I don't understand the need to hammer in the point that Fil-C is only valuable for this tiny, teeny, irrelevant microscopic niche, while not even talking about what the niche is? To be clear, the niche is rebuilding your entire GNU/Linux userland with full memory safety and completely acceptable performance, tomorrow, without rewriting anything, right? Is this such a silly little idiosyncratic hobby?
There's a contingent of rust fans that show up on every story about C – their premise is that C code is unsafe and most safety-critical C code should be rewritten in rust.
Fil-C is new and is a viable competitor to rust, that's why you're hearing all asides about tiny niches, unacceptable performance degradation, etc.
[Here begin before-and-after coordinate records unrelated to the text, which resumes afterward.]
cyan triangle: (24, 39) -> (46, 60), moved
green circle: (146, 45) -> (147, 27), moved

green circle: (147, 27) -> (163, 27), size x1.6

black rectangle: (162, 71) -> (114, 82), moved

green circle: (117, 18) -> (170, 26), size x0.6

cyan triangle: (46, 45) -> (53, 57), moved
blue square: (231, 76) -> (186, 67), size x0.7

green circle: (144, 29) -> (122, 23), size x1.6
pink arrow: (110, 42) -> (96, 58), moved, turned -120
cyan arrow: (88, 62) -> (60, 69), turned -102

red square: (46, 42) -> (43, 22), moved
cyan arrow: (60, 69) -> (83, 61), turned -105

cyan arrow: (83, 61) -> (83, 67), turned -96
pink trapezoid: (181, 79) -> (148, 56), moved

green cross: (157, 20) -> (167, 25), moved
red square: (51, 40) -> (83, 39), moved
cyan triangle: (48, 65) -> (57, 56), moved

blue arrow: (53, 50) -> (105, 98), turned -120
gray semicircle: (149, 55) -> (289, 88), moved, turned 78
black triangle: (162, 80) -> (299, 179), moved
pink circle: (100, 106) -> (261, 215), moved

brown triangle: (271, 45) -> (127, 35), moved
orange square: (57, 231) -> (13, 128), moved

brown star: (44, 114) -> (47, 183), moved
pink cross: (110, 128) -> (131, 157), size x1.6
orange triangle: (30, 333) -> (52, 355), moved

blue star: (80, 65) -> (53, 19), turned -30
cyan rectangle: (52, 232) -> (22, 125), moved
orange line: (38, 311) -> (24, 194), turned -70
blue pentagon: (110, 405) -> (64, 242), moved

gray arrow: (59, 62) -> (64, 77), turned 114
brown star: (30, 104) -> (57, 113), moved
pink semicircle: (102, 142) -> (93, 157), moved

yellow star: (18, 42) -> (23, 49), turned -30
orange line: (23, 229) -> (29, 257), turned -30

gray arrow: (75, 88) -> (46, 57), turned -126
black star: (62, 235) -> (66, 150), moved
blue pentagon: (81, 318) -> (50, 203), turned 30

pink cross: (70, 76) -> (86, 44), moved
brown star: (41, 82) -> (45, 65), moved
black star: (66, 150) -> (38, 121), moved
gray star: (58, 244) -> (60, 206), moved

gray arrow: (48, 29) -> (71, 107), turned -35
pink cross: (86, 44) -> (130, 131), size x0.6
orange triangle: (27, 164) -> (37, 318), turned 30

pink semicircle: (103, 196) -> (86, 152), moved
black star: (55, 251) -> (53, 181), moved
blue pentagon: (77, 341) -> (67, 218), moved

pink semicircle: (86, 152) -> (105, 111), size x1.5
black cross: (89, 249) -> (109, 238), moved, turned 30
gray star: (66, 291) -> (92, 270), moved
I am a member of this niche – thank you for the flake!! https://discourse.nixos.org/t/radically-improving-nix-nixos-...
So I don’t want to come off as dismissive of the effort - it’s certainly impressive!
The reason I’m not super excited is based on the widely publicized findings from Google and Microsoft (IIRC) about memory safety issues in their code: The vast majority is in new code.
As such, the returns on running the entire userspace with Fil-C may be quite diminished from the get-go. Those who need to guard against UB bugs in seriously battle-hardened C software in production are definitely a small niche.
But that doesn’t mean it isn’t also very useful as a tool during development.